De son côté, après avoir exercé en chimio puis en soins palliatifs au centre Paul-Papin, à Angers, Charline a rejoint les rangs des 110 000 infirmières libérales de France. Son territoire depuis six ans ? Une commune angevine de 1 000 habitants et des dizaines de chemins et de routes alentour, soit 110 km par jour, 7 jours sur 7, pour un salaire oscillant entre 1 000 et 2 300 euros net selon les mois. « Je vois 25 patients par jour et je prends le temps que je veux avec eux. Un sur quatre est concerné par le cancer. On est souvent là avant même le diagnostic, pour la prise de sang qui révélera peut-être la maladie. On vit l’annonce, on accompagne, parfois jusqu’au bout. On entre dans leur maison, on est au cœur de leur vie, de leur famille. » Charline, également connue pour son blog et son livre Bonjour, c’est l’infirmière !3, ajoute : « Je ne me blinde pas. Même si, le sixième jour de la semaine, je suis rincée, que mes yeux sont brouillés parce que j’en ai marre de les voir mourir.»

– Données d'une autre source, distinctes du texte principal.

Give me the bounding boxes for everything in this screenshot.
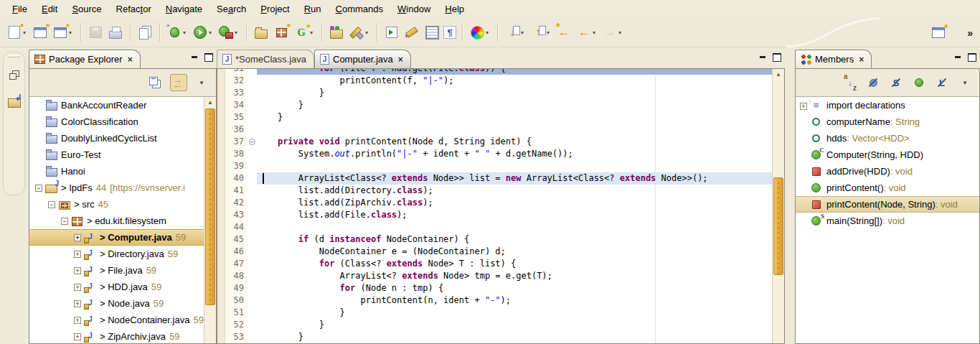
line-number[interactable]: 53: [225, 331, 248, 343]
annotation-ruler[interactable]: [217, 69, 225, 343]
expander-icon[interactable]: −: [48, 201, 55, 208]
code-line-53[interactable]: 53 }: [225, 331, 784, 343]
sort-button[interactable]: ↓: [842, 74, 859, 91]
last-edit-location-button[interactable]: ←: [554, 23, 574, 42]
dropdown-arrow-icon[interactable]: ▾: [209, 29, 215, 36]
member-item-main-string[interactable]: Smain(String[]) : void: [796, 213, 979, 229]
code-line-44[interactable]: 44: [225, 221, 784, 233]
show-public-button[interactable]: [910, 74, 928, 91]
code-line-31[interactable]: 31 for (File f : hdd.get(File.class)) {: [225, 69, 784, 75]
dropdown-arrow-icon[interactable]: ▾: [618, 29, 624, 36]
tree-item-bankaccountreader[interactable]: BankAccountReader: [29, 97, 216, 113]
close-icon[interactable]: ×: [859, 55, 864, 65]
editor-tab-someclass-java[interactable]: J*SomeClass.java: [217, 50, 314, 68]
dropdown-arrow-icon[interactable]: ▾: [365, 29, 371, 36]
line-number[interactable]: 52: [225, 319, 248, 331]
code-line-38[interactable]: 38 System.out.println("|-" + ident + " "…: [225, 148, 784, 160]
previous-annotation-button[interactable]: ↑▾: [528, 23, 554, 42]
line-number[interactable]: 42: [225, 197, 248, 209]
code-line-41[interactable]: 41 list.add(Directory.class);: [225, 185, 784, 197]
tree-item-ipdfs[interactable]: −> IpdFs44[https://svnserver.i: [29, 180, 216, 196]
expander-icon[interactable]: +: [74, 251, 81, 258]
member-item-import-declarations[interactable]: +≡import declarations: [796, 97, 979, 113]
scroll-up-icon[interactable]: ▲: [773, 69, 784, 79]
tree-item-directory-java[interactable]: +J> Directory.java59: [29, 246, 216, 262]
line-number[interactable]: 45: [225, 233, 248, 246]
line-number[interactable]: 41: [225, 185, 248, 197]
menu-refactor[interactable]: Refactor: [110, 1, 158, 17]
menu-source[interactable]: Source: [65, 1, 108, 17]
member-item-adddrive-hdd[interactable]: addDrive(HDD) : void: [796, 163, 979, 180]
expander-icon[interactable]: +: [74, 234, 81, 241]
code-line-39[interactable]: 39: [225, 160, 784, 172]
show-paragraphs-button[interactable]: ¶: [442, 25, 458, 39]
new-package-button[interactable]: [271, 23, 291, 42]
tree-item-src[interactable]: −> src45: [29, 196, 216, 213]
toolbar-overflow-chevron[interactable]: »: [963, 27, 977, 39]
dropdown-arrow-icon[interactable]: ▾: [69, 29, 75, 36]
code-line-51[interactable]: 51 }: [225, 307, 784, 319]
view-menu-button[interactable]: [193, 74, 210, 91]
hide-fields-button[interactable]: [864, 74, 882, 91]
expander-icon[interactable]: −: [61, 218, 68, 225]
fast-view-drag-handle[interactable]: [8, 55, 20, 57]
line-number[interactable]: 32: [225, 75, 248, 87]
line-number[interactable]: 43: [225, 209, 248, 221]
debug-button[interactable]: ▾: [164, 23, 190, 42]
tree-item-edu-kit-filesystem[interactable]: −> edu.kit.filesystem: [29, 213, 216, 229]
tree-item-doublylinkedcycliclist[interactable]: DoublyLinkedCyclicList: [29, 130, 216, 147]
hide-static-button[interactable]: S: [887, 74, 905, 91]
expander-icon[interactable]: +: [74, 300, 81, 307]
code-line-49[interactable]: 49 for (Node n : tmp) {: [225, 282, 784, 294]
minimize-button[interactable]: [189, 52, 199, 62]
hide-local-button[interactable]: L: [933, 74, 951, 91]
back-button[interactable]: ←▾: [574, 23, 600, 42]
line-number[interactable]: 46: [225, 246, 248, 258]
line-number[interactable]: 51: [225, 307, 248, 319]
tree-item-colorclassification[interactable]: ColorClassification: [29, 113, 216, 130]
line-number[interactable]: 40: [225, 172, 248, 185]
view-menu-button[interactable]: [956, 74, 974, 91]
tree-item-euro-test[interactable]: Euro-Test: [29, 147, 216, 163]
fast-view-folder-icon[interactable]: [6, 93, 22, 109]
line-number[interactable]: 31: [225, 69, 248, 75]
copy-resource-button[interactable]: [135, 23, 155, 42]
search-button[interactable]: ▾: [347, 23, 372, 42]
link-with-editor-button[interactable]: [170, 74, 187, 91]
member-item-computer-string-hdd[interactable]: CComputer(String, HDD): [796, 147, 979, 163]
close-icon[interactable]: ×: [128, 55, 133, 65]
code-editor[interactable]: 31 for (File f : hdd.get(File.class)) {3…: [225, 69, 784, 343]
code-line-35[interactable]: 35 }: [225, 111, 784, 124]
color-palette-button[interactable]: ▾: [467, 23, 493, 42]
line-number[interactable]: 44: [225, 221, 248, 233]
line-number[interactable]: 38: [225, 148, 248, 160]
member-item-printcontent-node-string[interactable]: printContent(Node, String) : void: [796, 196, 979, 213]
highlighter-button[interactable]: [402, 23, 422, 42]
dropdown-arrow-icon[interactable]: ▾: [593, 29, 598, 36]
code-line-36[interactable]: 36: [225, 124, 784, 136]
member-item-computername[interactable]: computerName : String: [796, 113, 979, 130]
code-line-52[interactable]: 52 }: [225, 319, 784, 331]
tree-item-computer-java[interactable]: +J> Computer.java59: [29, 229, 216, 246]
print-button[interactable]: [105, 23, 126, 42]
code-line-43[interactable]: 43 list.add(File.class);: [225, 209, 784, 221]
line-number[interactable]: 37: [225, 136, 248, 148]
dropdown-arrow-icon[interactable]: ▾: [235, 29, 240, 36]
tab-members[interactable]: Members ×: [795, 50, 872, 68]
menu-run[interactable]: Run: [298, 1, 328, 17]
tree-item-ziparchiv-java[interactable]: +J> ZipArchiv.java59: [29, 328, 216, 344]
tree-item-file-java[interactable]: +J> File.java59: [29, 262, 216, 279]
code-line-42[interactable]: 42 list.add(ZipArchiv.class);: [225, 197, 784, 209]
new-wizard-button[interactable]: ▾: [4, 23, 30, 42]
save-button[interactable]: [85, 23, 105, 42]
code-line-32[interactable]: 32 printContent(f, "|-");: [225, 75, 784, 87]
menu-edit[interactable]: Edit: [35, 1, 64, 17]
tree-item-hanoi[interactable]: Hanoi: [29, 163, 216, 180]
menu-window[interactable]: Window: [391, 1, 437, 17]
collapse-marker[interactable]: −: [249, 139, 255, 145]
line-number[interactable]: 47: [225, 258, 248, 270]
editor-tab-computer-java[interactable]: JComputer.java×: [314, 50, 411, 68]
new-window-wizard-button[interactable]: [30, 23, 50, 42]
code-line-40[interactable]: 40 ArrayList<Class<? extends Node>> list…: [225, 172, 784, 185]
dropdown-arrow-icon[interactable]: ▾: [23, 29, 29, 36]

« Oui, c’est dur parfois »
Pour tenir le burn out à distance, celle qui dit avoir le cuir hyper épais a l’habitude de débriefer autour d’un déjeuner avec ses copines infirmières, Louise, Lucie, Marion… « Oui, c’est dur parfois. Quand par exemple, après 30 minutes de trajet, il me faut encore 30 minutes pour trouver la veine qui me permettra de réaliser une prise de sang, facturée 6,08 euros par la Sécu. Avec 60 % de charges, il me reste 2,20 euros, soit rien ! On nous parle du développement de l’ambulatoire mais, concrètement, nous n’avons pas les moyens de bien soigner à domicile. Nous devons parfois effectuer des actes qui ne sont pas codifiés par la Sécu, par exemple changer la poche de stomie d’un patient ou sa sonde urinaire. Résultat, soit on “bricole”, soit les patients ne sont pas remboursés. »
81% des patients préfèrent le soin à domicile
Là encore, ce n’est pas le projet de régulation des soins à domicile envisagé par le gouvernement dans le cadre de sa stratégie nationale de santé qui va arranger les choses. En effet, l’article 41 du projet de loi de financement de la Sécurité sociale prévoit de définir un plafond de dépenses au-delà duquel les professionnels du soin à domicile subiront une baisse de rémunération, limitant le nombre de patients pouvant être pris en charge à domicile. « Un véritable paradoxe » pour Charles-Henri des Villettes, président de la Fédération des prestataires de santé à domicile, qui rappelle que le « coût de la prise en charge est jusqu’à 60 % plus élevé à l’hôpital qu’en ville ». Sans même parler de la qualité de vie des patients, qui, seraient 81 % à préférer être soignés à domicile4…
1. Enquête infirmiers.com menée entre le 13 et le 30 juin 2017.
2. Mise en place, à titre dérogatoire et à l’initiative des professionnels sur le terrain, de transferts d’actes ou d’activités de soin qui ne figurent pas dans le décret d’actes (dit décret de compétences) des personnels infirmiers.
3. Flammarion, 2017, et cestlinfirmiere.blogspot.fr
4. Enquête Viavoice pour la Fnehad, novembre 2017.